In June 1968, he arrived in the Republic of Vietnam, where he served consecutively as ammunition man, assistant gunner, machine gun team leader, and machine gun squad leader, with Company I, 3rd Battalion, 3rd Marines, 3rd Marine Division. He was promoted to Lance Corporal on September 1, 1968. While participating in Operation Taylor Common during a reconnaissance in force operation southwest of An Hoa Combat Base on February 9, 1969, he was killed in action.

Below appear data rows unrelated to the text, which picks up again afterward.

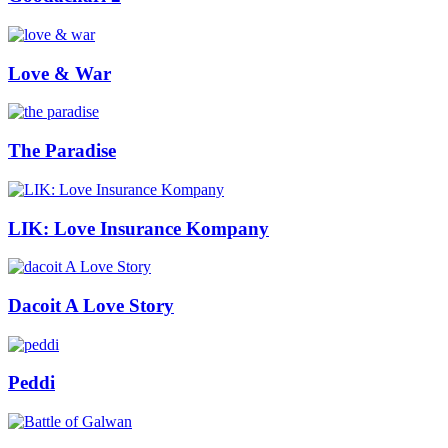
Love & War
The Paradise
LIK: Love Insurance Kompany
Dacoit A Love Story
Peddi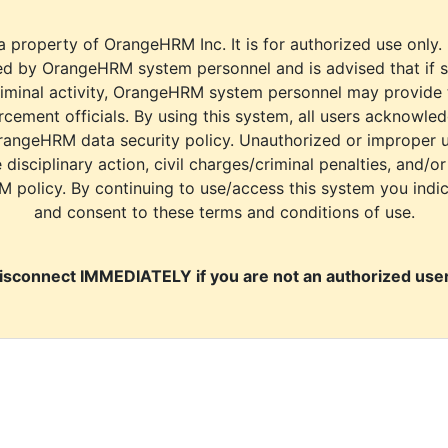
a property of OrangeHRM Inc. It is for authorized use only.
d by OrangeHRM system personnel and is advised that if s
riminal activity, OrangeHRM system personnel may provide
cement officials. By using this system, all users acknowle
rangeHRM data security policy. Unauthorized or improper 
e disciplinary action, civil charges/criminal penalties, and/o
M policy. By continuing to use/access this system you indi
and consent to these terms and conditions of use.
isconnect IMMEDIATELY if you are not an authorized user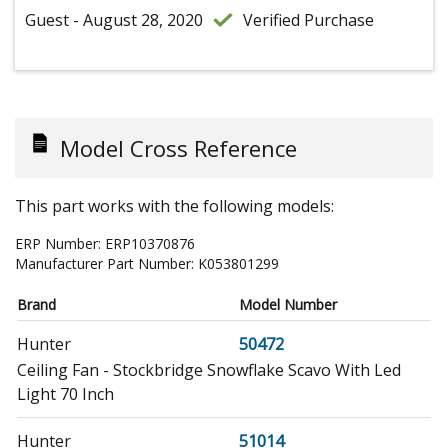
Guest - August 28, 2020
Verified Purchase
Model Cross Reference
This part works with the following models:
ERP Number:
ERP10370876
Manufacturer Part Number:
K053801299
Brand
Model Number
Hunter
50472
Ceiling Fan - Stockbridge Snowflake Scavo With Led
Light 70 Inch
Hunter
51014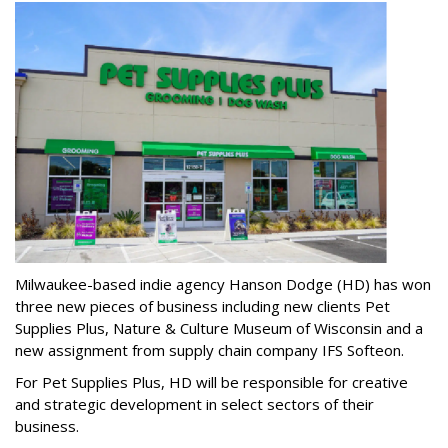
Milwaukee-based indie agency Hanson Dodge (HD) has won
three new pieces of business including new clients Pet
Supplies Plus, Nature & Culture Museum of Wisconsin and a
new assignment from supply chain company IFS Softeon.
For Pet Supplies Plus, HD will be responsible for creative
and strategic development in select sectors of their
business.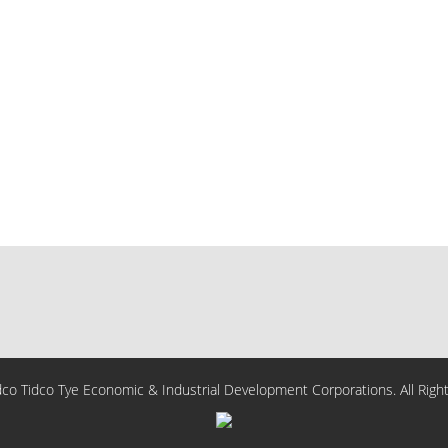
o Tidco Tye Economic & Industrial Development Corporations. All Righ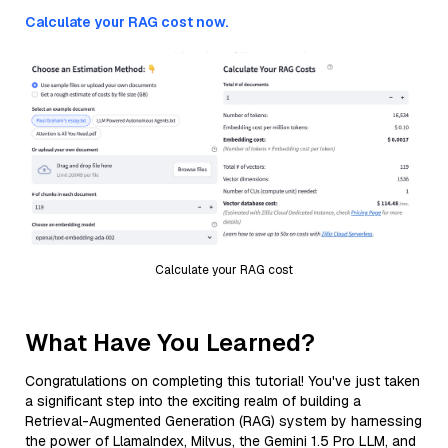
Calculate your RAG cost now.
Calculate your RAG cost
What Have You Learned?
Congratulations on completing this tutorial! You've just taken
a significant step into the exciting realm of building a
Retrieval-Augmented Generation (RAG) system by harnessing
the power of LlamaIndex, Milvus, the Gemini 1.5 Pro LLM, and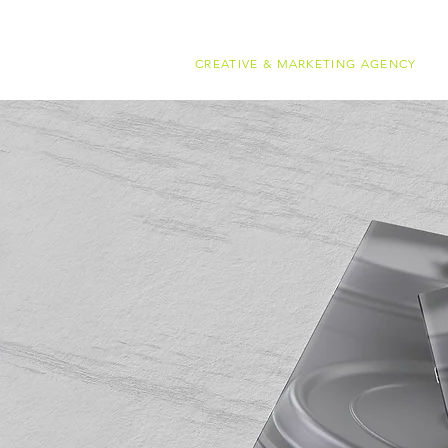
alessandro
meucci
CREATIVE & MARKETING AGENCY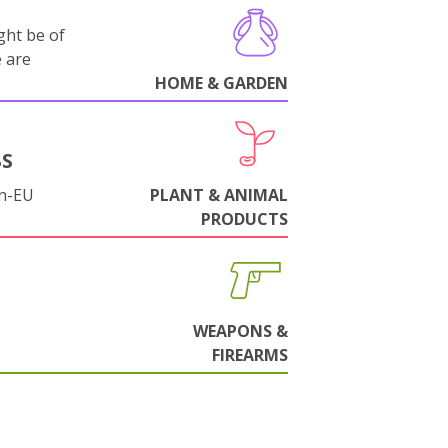
ght be of
e are
HOME & GARDEN
BS
on-EU
PLANT & ANIMAL
PRODUCTS
WEAPONS &
FIREARMS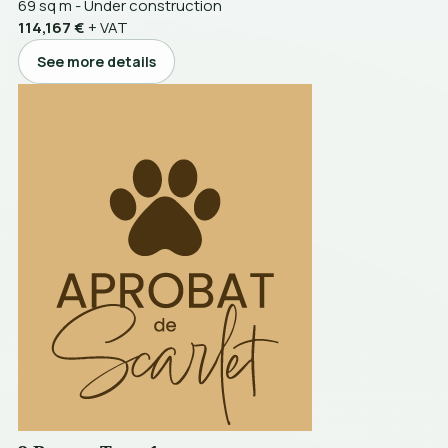
69 sq m
-
Under construction
114,167 €
+ VAT
See more details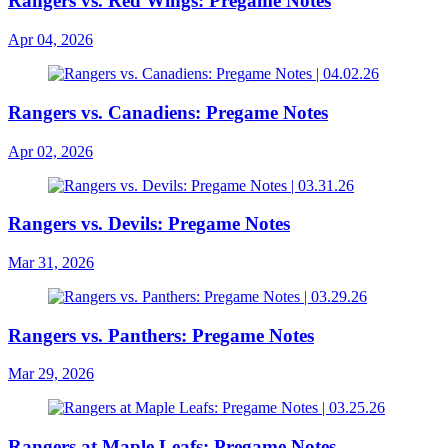
Rangers vs. Red Wings: Pregame Notes
Apr 04, 2026
Rangers vs. Canadiens: Pregame Notes
Apr 02, 2026
Rangers vs. Devils: Pregame Notes
Mar 31, 2026
Rangers vs. Panthers: Pregame Notes
Mar 29, 2026
Rangers at Maple Leafs: Pregame Notes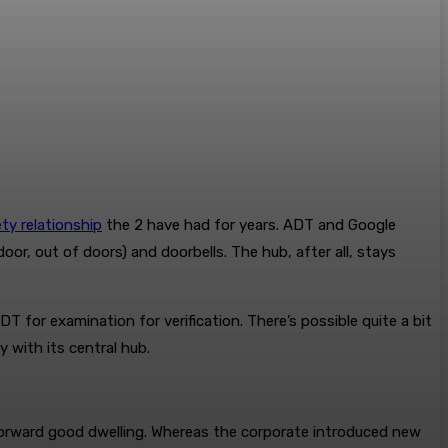
ty relationship
the 2 have had for years. ADT and Google
, out of doors) and doorbells. The hub, after all, stays
for examination for verification. There’s possible quite a bit
 with its central hub.
orward good dwelling. Whereas the corporate introduced new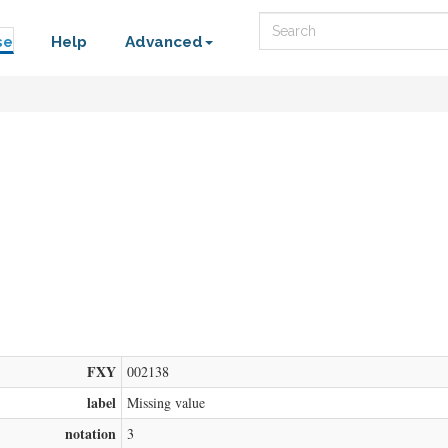
Search
se
Help
Advanced
FXY
002138
label
Missing value
notation
3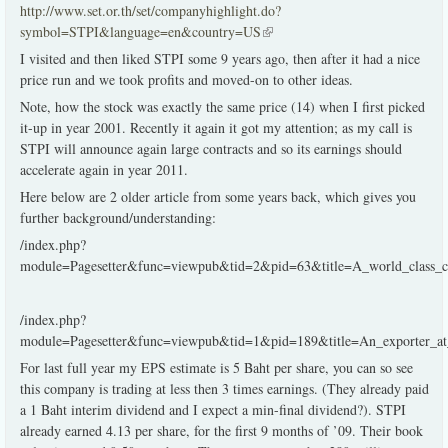
http://www.set.or.th/set/companyhighlight.do?
symbol=STPI&language=en&country=US
(link is external)
I visited and then liked STPI some 9 years ago, then after it had a nice
price run and we took profits and moved-on to other ideas.
Note, how the stock was exactly the same price (14) when I first picked
it-up in year 2001. Recently it again it got my attention; as my call is
STPI will announce again large contracts and so its earnings should
accelerate again in year 2011.
Here below are 2 older article from some years back, which gives you
further background/understanding:
/index.php?
module=Pagesetter&func=viewpub&tid=2&pid=63&title=A_world_class
/index.php?
module=Pagesetter&func=viewpub&tid=1&pid=189&title=An_exporter_a
For last full year my EPS estimate is 5 Baht per share, you can so see
this company is trading at less then 3 times earnings. (They already paid
a 1 Baht interim dividend and I expect a min-final dividend?). STPI
already earned 4.13 per share, for the first 9 months of ’09. Their book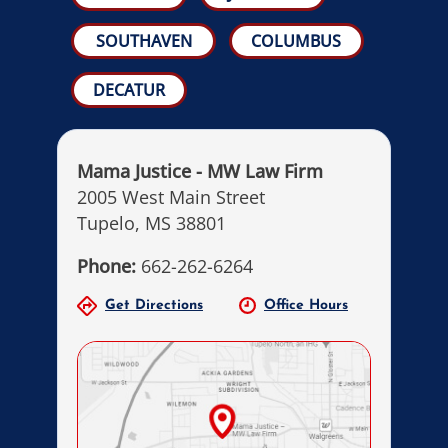
SOUTHAVEN
COLUMBUS
DECATUR
Mama Justice - MW Law Firm
2005 West Main Street
Tupelo, MS 38801
Phone:
662-262-6264
Get Directions
Office Hours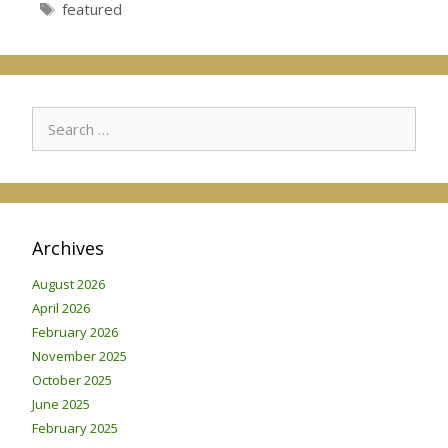
Tags
featured
Search
for:
Archives
August 2026
April 2026
February 2026
November 2025
October 2025
June 2025
February 2025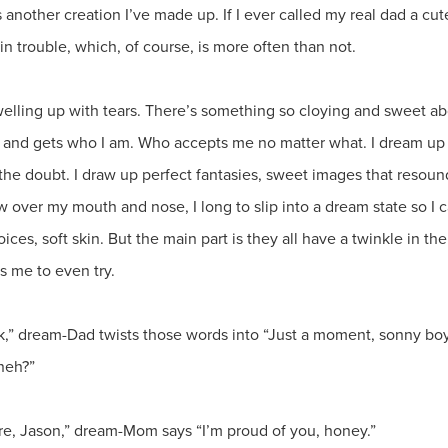
 is another creation I’ve made up. If I ever called my real dad a cut
m in trouble, which, of course, is more often than not.
 welling up with tears. There’s something so cloying and sweet abo
 and gets who I am. Who accepts me no matter what. I dream up m
f the doubt. I draw up perfect fantasies, sweet images that resoun
over my mouth and nose, I long to slip into a dream state so I 
ces, soft skin. But the main part is they all have a twinkle in the
es me to even try.
ck,” dream-Dad twists those words into “Just a moment, sonny boy.
neh?”
e, Jason,” dream-Mom says “I’m proud of you, honey.”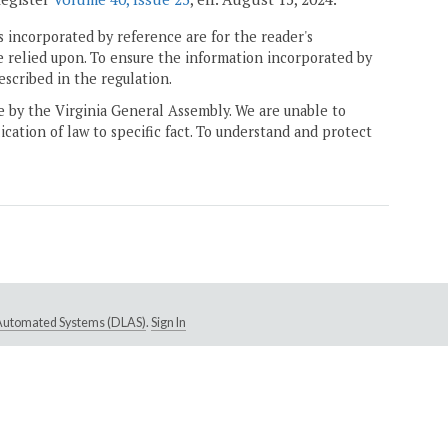
 incorporated by reference are for the reader's
e relied upon. To ensure the information incorporated by
escribed in the regulation.
ne by the Virginia General Assembly. We are unable to
ication of law to specific fact. To understand and protect
e Automated Systems (DLAS)
.
Sign In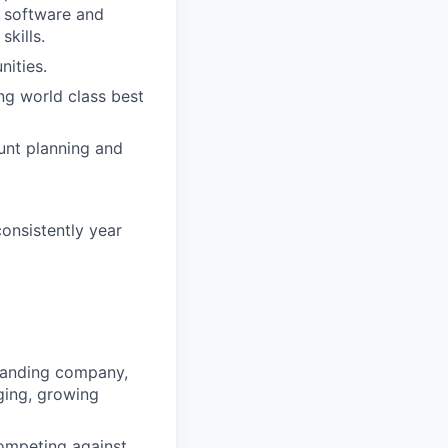
x software and
kills.
nities.
ing world class best
unt planning and
onsistently year
xpanding company,
ging, growing
competing against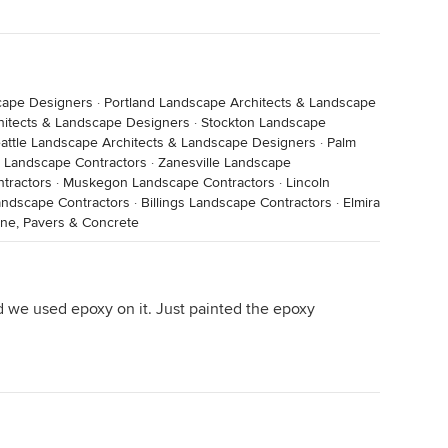
cape Designers
·
Portland Landscape Architects & Landscape
hitects & Landscape Designers
·
Stockton Landscape
attle Landscape Architects & Landscape Designers
·
Palm
 Landscape Contractors
·
Zanesville Landscape
tractors
·
Muskegon Landscape Contractors
·
Lincoln
andscape Contractors
·
Billings Landscape Contractors
·
Elmira
one, Pavers & Concrete
d we used epoxy on it. Just painted the epoxy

William R. Prom is buried in Allegheny County Memorial Park in Allison Park, Pennsylvania.

==Decorations==

A complete list of his medals and decorations include: the Medal of Honor, the Purple Heart, the National Defense Service Medal, the Vietnam Service Medal, and the Republic of Vietnam Campaign Medal.

| |

| Medal of Honor |  |  | Purple Heart |  |  |
| National Defense Service Medal |  | Vietnam Service Medal |  | Republic of Vietnam Campaign Medal |  |

==Medal of Honor citation==
The President of the United States in the name of Congress takes pride in presenting the MEDAL OF HONOR posthumously to
LANCE CORPORAL WILLIAM R. PROM
UNITED STATES MARINE CORPS
for service as set forth in the following CITATION:

For conspicuous gallantry and intrepidity at the risk of his life above and beyond the call of duty while serving as a Machine Gun Squad Leader with Company I, Third Battalion, Third Marines, Third Marine Division in action against the enemy in the Republic of Vietnam. While returning from a reconnaissance operation on 9 February 1969 during Operation TAYLOR COMMON, two platoons of Company I came under an intense automatic weapons fire and grenade attack from a well-concealed North Vietnamese Army force in fortified positions. The leading element of the platoon was isolated and several Marines were wounded. Lance Corporal Prom immediately assumed control of one of the machine guns and began to deliver return fire. Disregarding his own safety he advanced to a position from which he could more effectively deliver covering fire while first aid was administered to the wounded men. Realizing that the enemy would have to be destroyed before the injured Marines could be evacuated, Lance Corporal Prom again moved and delivered a heavy volume of fire with such accuracy that he was instrumental in routing the enemy, thus permitting his men to regroup and resume the march. Shortly thereafter, the platoon again came under heavy fire in which one man was critically wounded. Reacting instantly Lance Corporal Prom moved forward to protect his injured comrade. Unable to continue his own fire because of his severe wounds, he continued to advance to within a few yards of the enemy positions. There, standing in full view of the enemy, he accurately directed the fire of his support elements until he was mortally wounded. Inspired by his heroic actions, the Marines launched an assault that destroyed the enemy. Lance Corporal Prom's indomitable courage inspiring initiative and selfless devotion to duty upheld the highest traditions of the Marine Corps and the United States Naval Service. He gallantly gave his life for his country.

/S/ RICHARD M. NIXON

==In memory==
The name William R. Prom is inscribed on the Vietnam Veterans Memorial ("The Wall") on Panel 32W Row 002.

The 31st Street Bridge over the Allegheny River in Pittsburgh, PA, is the William Randolph Prom Memorial Bridge.